===== Provided records

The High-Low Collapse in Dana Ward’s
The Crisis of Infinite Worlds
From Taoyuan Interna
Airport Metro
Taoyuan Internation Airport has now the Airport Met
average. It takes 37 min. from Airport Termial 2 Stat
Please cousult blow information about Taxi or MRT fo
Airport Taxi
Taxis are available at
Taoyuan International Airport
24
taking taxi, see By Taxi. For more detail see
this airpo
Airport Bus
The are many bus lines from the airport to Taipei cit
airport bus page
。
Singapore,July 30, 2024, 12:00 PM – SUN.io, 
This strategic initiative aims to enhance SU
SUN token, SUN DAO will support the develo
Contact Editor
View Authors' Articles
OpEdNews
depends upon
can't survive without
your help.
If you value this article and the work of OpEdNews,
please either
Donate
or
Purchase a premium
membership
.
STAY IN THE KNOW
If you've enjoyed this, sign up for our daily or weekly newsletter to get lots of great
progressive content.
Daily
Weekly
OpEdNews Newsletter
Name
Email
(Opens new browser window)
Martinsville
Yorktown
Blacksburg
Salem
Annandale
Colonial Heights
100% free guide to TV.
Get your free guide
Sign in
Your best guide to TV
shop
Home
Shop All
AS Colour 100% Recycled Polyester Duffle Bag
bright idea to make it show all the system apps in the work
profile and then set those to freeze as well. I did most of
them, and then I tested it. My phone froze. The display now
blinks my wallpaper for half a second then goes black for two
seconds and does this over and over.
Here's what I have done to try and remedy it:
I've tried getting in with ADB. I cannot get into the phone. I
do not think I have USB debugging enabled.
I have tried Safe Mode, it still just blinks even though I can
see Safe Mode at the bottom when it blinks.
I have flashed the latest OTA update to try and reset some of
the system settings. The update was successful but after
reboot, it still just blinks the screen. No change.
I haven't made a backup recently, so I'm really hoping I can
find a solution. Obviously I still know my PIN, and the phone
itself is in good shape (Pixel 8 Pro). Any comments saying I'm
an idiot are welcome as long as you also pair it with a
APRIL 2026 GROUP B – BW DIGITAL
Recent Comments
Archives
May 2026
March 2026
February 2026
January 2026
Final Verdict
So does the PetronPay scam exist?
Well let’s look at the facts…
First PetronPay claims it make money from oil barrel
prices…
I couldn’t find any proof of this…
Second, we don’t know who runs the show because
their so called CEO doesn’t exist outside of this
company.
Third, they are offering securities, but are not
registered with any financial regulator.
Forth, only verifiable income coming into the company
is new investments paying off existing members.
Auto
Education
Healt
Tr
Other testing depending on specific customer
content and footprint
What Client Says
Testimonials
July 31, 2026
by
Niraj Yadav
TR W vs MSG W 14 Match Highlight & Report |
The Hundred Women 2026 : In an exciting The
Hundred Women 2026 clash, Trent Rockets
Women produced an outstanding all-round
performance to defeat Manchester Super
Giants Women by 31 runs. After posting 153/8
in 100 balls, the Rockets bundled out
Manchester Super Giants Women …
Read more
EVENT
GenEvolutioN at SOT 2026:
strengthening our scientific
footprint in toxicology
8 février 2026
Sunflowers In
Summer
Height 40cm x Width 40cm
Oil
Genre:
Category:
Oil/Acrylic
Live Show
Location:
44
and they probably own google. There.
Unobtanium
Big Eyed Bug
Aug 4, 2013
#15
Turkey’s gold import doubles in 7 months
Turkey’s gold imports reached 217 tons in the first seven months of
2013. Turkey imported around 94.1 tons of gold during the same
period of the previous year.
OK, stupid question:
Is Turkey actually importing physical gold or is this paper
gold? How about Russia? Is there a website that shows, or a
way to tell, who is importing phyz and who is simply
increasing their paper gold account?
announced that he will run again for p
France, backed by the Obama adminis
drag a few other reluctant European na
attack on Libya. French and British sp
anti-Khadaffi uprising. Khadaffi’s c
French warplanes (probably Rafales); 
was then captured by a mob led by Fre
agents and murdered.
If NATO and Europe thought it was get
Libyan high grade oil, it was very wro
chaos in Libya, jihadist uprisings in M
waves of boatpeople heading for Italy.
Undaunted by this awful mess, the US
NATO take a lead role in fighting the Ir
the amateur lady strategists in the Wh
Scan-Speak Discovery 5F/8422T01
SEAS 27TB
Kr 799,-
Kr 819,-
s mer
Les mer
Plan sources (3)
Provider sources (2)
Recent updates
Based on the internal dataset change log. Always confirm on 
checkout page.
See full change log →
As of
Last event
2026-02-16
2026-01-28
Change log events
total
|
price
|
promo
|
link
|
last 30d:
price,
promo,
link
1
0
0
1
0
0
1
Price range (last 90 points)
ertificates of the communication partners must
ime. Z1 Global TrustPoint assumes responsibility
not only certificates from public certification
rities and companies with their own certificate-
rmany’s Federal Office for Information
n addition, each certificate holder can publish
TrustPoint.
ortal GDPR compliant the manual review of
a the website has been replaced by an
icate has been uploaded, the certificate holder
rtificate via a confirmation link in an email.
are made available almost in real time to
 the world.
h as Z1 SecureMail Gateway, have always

==========

_Assigned task_
Read the entries and select each line where the word "PetronPay" is found.

_Expected answer_
So does the PetronPay scam exist?
First PetronPay claims it make money from oil barrel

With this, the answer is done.